Plenair Recourt bij voortzetting behandeling Tijdelijke wet beperking vertoeven in de openlucht covid-19



Verslag van de vergadering van 19 februari 2021 (2020/2021 nr. 24)

Status: gecorrigeerd

Aanvang: 19.33 uur


Bekijk de video van deze spreekbeurt

De heer Recourt i (PvdA):

Dank, voorzitter. Dank aan de minister voor de beantwoording. Dank aan al zijn medewerkers die daaraan hebben meegewerkt. Ik ben begonnen met het uitspreken van mijn ongemak. Dat ongemak blijft. Daar eindig ik straks ook mee in mijn tweede termijn. Maar ongemak helpt niet meer, want de tijd om keuzes te maken begint aan te breken, ook voor mijn fractie. Ik zal inzicht geven in de lijnen waarlangs wij gaan beslissen. Dat is uiteraard nadat we eerst de antwoorden van de minister in tweede termijn hebben afgewacht.

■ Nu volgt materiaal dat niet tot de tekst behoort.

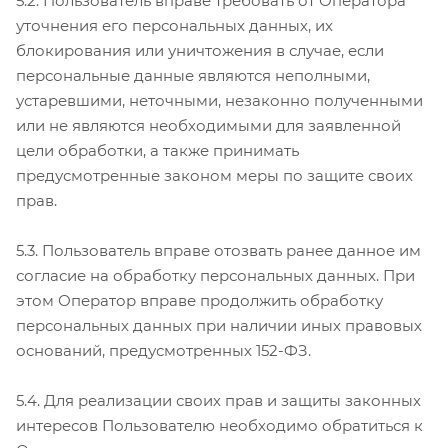
5.2. Пользователь вправе требовать от Оператора
уточнения его персональных данных, их
блокирования или уничтожения в случае, если
персональные данные являются неполными,
устаревшими, неточными, незаконно полученными
или не являются необходимыми для заявленной
цели обработки, а также принимать
предусмотренные законом меры по защите своих
прав.
5.3. Пользователь вправе отозвать ранее данное им
согласие на обработку персональных данных. При
этом Оператор вправе продолжить обработку
персональных данных при наличии иных правовых
оснований, предусмотренных 152-ФЗ.
5.4. Для реализации своих прав и защиты законных
интересов Пользователю необходимо обратиться к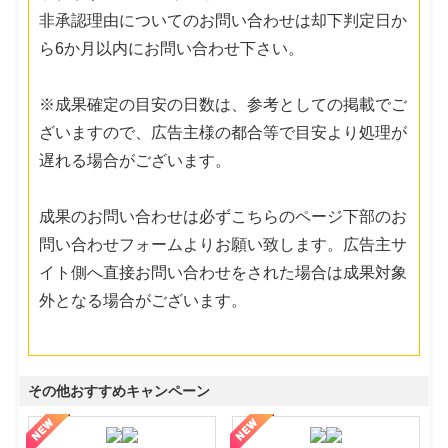
非承認理由についてのお問い合わせは却下判定日か
ら6か月以内にお問い合わせ下さい。
※成果確定の目安の日数は、参考としての掲載でご
ざいますので、広告主様の都合等で目安より処理が
遅れる場合がございます。
成果のお問い合わせは必ずこちらのページ下部のお
問い合わせフォームよりお願い致します。広告主サ
イト側へ直接お問い合わせをされた場合は成果対象
外となる場合がございます。
その他おすすめキャンペーン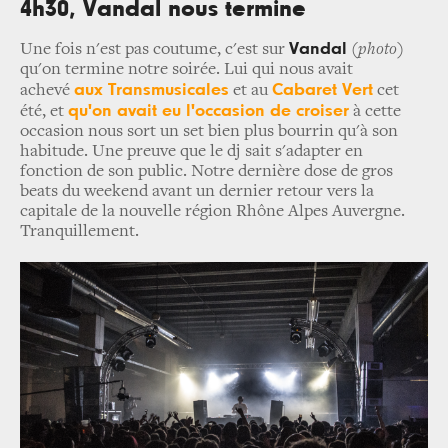
4h30, Vandal nous termine
Vandal
Une fois n'est pas coutume, c'est sur
(photo)
qu'on termine notre soirée. Lui qui nous avait
aux Transmusicales
Cabaret Vert
achevé
et au
cet
qu'on avait eu l'occasion de croiser
été, et
à cette
occasion nous sort un set bien plus bourrin qu'à son
habitude. Une preuve que le dj sait s'adapter en
fonction de son public. Notre dernière dose de gros
beats du weekend avant un dernier retour vers la
capitale de la nouvelle région Rhône Alpes Auvergne.
Tranquillement.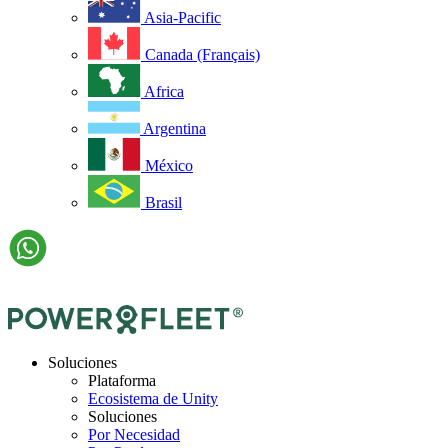
Asia-Pacific
Canada (Français)
Africa
Argentina
México
Brasil
Soluciones
Plataforma
Ecosistema de Unity
Soluciones
Por Necesidad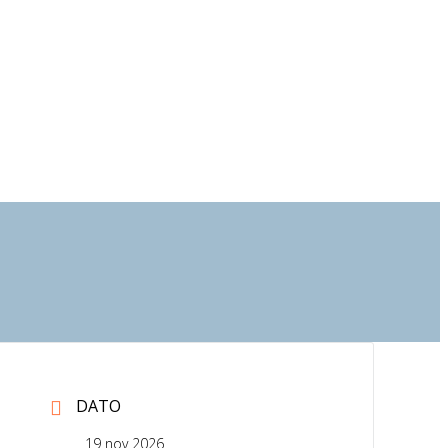
DATO
19 nov 2026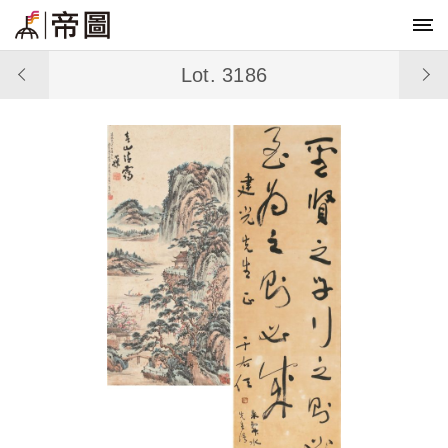
Lot. 3186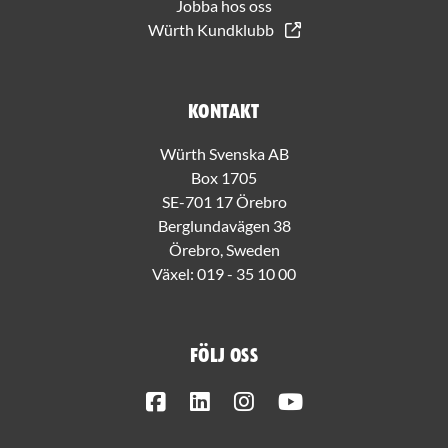
Jobba hos oss
Würth Kundklubb
Kontakt
Würth Svenska AB
Box 1705
SE-701 17 Örebro
Berglundavägen 38
Örebro, Sweden
Växel:
019 - 35 10 00
Följ oss
Facebook
LinkedIn
Instagram
Youtube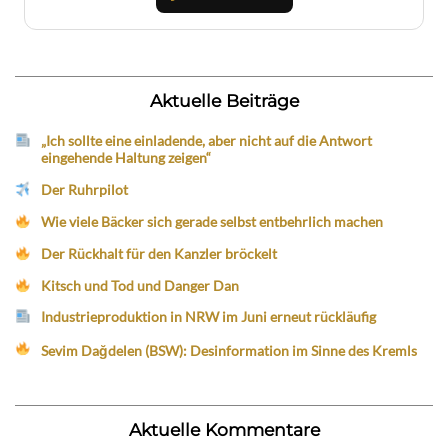
Aktuelle Beiträge
„Ich sollte eine einladende, aber nicht auf die Antwort
eingehende Haltung zeigen“
Der Ruhrpilot
Wie viele Bäcker sich gerade selbst entbehrlich machen
Der Rückhalt für den Kanzler bröckelt
Kitsch und Tod und Danger Dan
Industrieproduktion in NRW im Juni erneut rückläufig
Sevim Dağdelen (BSW): Desinformation im Sinne des Kremls
Aktuelle Kommentare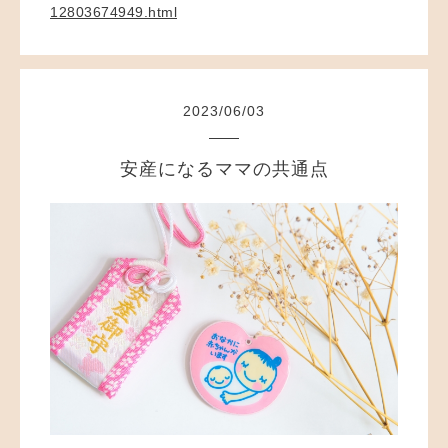
12803674949.html
2023
/
06
/
03
安産になるママの共通点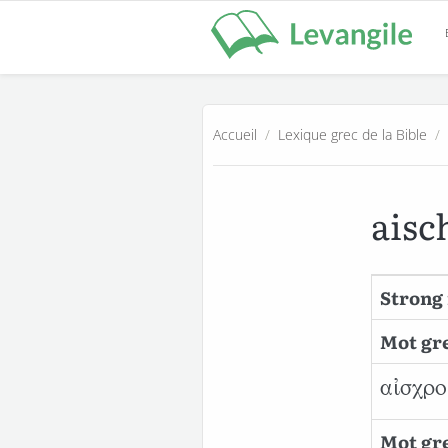
Accueil
/
Lexique grec de la Bible
/
aisc
Strong 
Mot gre
αἰσχρο
Mot gre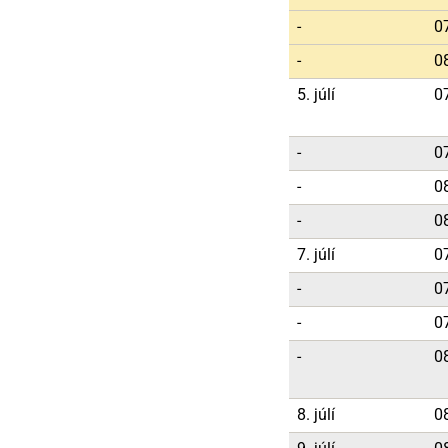
-
0
-
0
5. júlí
0
-
0
-
0
-
0
7. júlí
0
-
0
-
0
-
0
8. júlí
0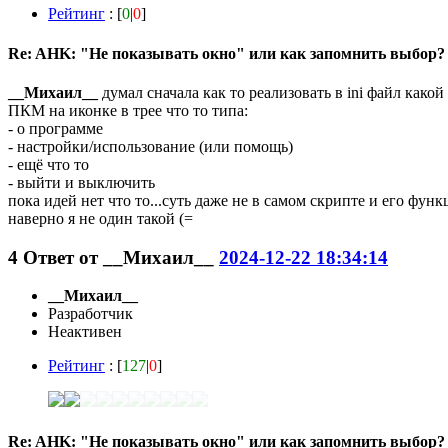
Рейтинг
: [
0
|
0
]
Re: AHK: "Не показывать окно" или как запомнить выбор?
__Михаил__
думал сначала как то реализовать в ini файл какой 
ПКМ на иконке в трее что то типа:
- о программе
- настройки/использование (или помощь)
- ещё что то
- выйти и выключить
пока идей нет что то...суть даже не в самом скрипте и его фун
наверно я не один такой (=
4
Ответ от
__Михаил__
2024-12-22 18:34:14
__Михаил__
Разработчик
Неактивен
Рейтинг
: [
127
|
0
]
Re: AHK: "Не показывать окно" или как запомнить выбор?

Allereerst mijn waardering voor het mea culpa van de minister over het betrekken van de Eerste Kamer bij de invoering van de avondklok en voor de toezegging dat alle informatie die naar de Tweede Kamer gaat, ook naar de Eerste Kamer gaat. Dan lopen we in ieder geval op informatieniveau gelijk. De achterliggende vraag is natuurlijk: welke positie wil de Eerste Kamer bij substantiële inperkingen van grondrechten? Die rol zou naar het oordeel van mijn fractie groter moeten zijn. We gaan het daar dinsdag over hebben. Daar komen we natuurlijk op terug, maar we hebben het vanavond specifiek over de avondklok en ook bij de avondklok vindt mijn fractie dat de rol van de Eerste Kamer groter moet worden. Ik zeg het maar omdat ik weet dat een ander lid hier straks een motie over gaat indienen. Daar staan wij sympathiek tegenover. Ik check het maar even: als de wet waarover we het vandaag hebben wordt aangenomen, hebben we dinsdag dan geen debat over de grondslag onder de Wbbbg? Klopt het dat de minister dat heeft toegezegd?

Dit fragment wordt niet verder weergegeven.